A super-complaint is a complaint made in the UK by a state-approved "super-complainant"/watchdog organisation on behalf of consumers, which was fast-tracked to a higher authority such as the Office of Fair Trading (prior to its dissolution on 1 April 2014). The official body now in charge of general consumer protection super-complaints is the Competition and Markets Authority.

A super-complaint, as defined in section 11(1) of the UK's Enterprise Act 2002, is a complaint submitted by a designated consumer body that "any feature, or combination of features, of a market in the UK for goods or services is or appears to be significantly harming the interests of consumers".

Some of the super-complainants under the Office of Fair Trading scheme were:

 Which?
 National Consumer Council
 Citizens Advice
 Energywatch
 Consumer Council for Water (formerly known as Watervoice)
 Postwatch
 Campaign for Real Ale
 General Consumer Council for Northern Ireland

What Car? magazine also applied, but was rejected.

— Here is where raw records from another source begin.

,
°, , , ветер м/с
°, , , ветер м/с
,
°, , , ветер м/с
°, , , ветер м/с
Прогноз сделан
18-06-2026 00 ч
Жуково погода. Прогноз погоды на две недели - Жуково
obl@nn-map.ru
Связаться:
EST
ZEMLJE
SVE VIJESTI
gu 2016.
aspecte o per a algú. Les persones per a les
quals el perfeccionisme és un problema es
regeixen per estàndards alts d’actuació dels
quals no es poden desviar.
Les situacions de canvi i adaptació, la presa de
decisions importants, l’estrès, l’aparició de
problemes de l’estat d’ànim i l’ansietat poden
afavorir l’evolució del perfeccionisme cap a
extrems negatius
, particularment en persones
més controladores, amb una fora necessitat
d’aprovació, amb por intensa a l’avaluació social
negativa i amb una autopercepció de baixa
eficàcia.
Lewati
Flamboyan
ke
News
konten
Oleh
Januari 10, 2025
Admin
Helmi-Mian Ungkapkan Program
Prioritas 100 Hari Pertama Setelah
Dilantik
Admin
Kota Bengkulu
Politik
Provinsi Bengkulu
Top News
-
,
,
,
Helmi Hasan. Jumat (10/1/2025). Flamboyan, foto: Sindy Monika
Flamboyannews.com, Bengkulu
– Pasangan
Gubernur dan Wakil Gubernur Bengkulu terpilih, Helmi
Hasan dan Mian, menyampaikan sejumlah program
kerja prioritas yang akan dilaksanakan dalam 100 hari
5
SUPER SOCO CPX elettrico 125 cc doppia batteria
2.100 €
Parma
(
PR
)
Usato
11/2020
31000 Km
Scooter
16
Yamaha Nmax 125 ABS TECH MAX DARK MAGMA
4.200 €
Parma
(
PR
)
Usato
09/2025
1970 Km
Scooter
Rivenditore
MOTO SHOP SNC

Super-complaints have also specifically been introduced for the financial markets in the UK under the aegis of the Financial Conduct Authority (FCA). The Financial Services and Markets Act 2000 (FSMA) provides that certain consumer bodies may complain to the FCA about features of a market for financial services in the UK that may be significantly damaging the interests of consumers. The Government first issued guidance for bodies seeking designation as super complainants and then received and ultimately approved the newly appointed bodies which can make super-complaints to the FCA: the General Consumer Council for Northern Ireland, Citizens Advice, the Federation of Small Businesses, and Which?.

In December 2018, a super-complaint was made against the police forces of England and Wales on behalf of victims and witnesses of crime who had had their data secretly shared with immigration authorities.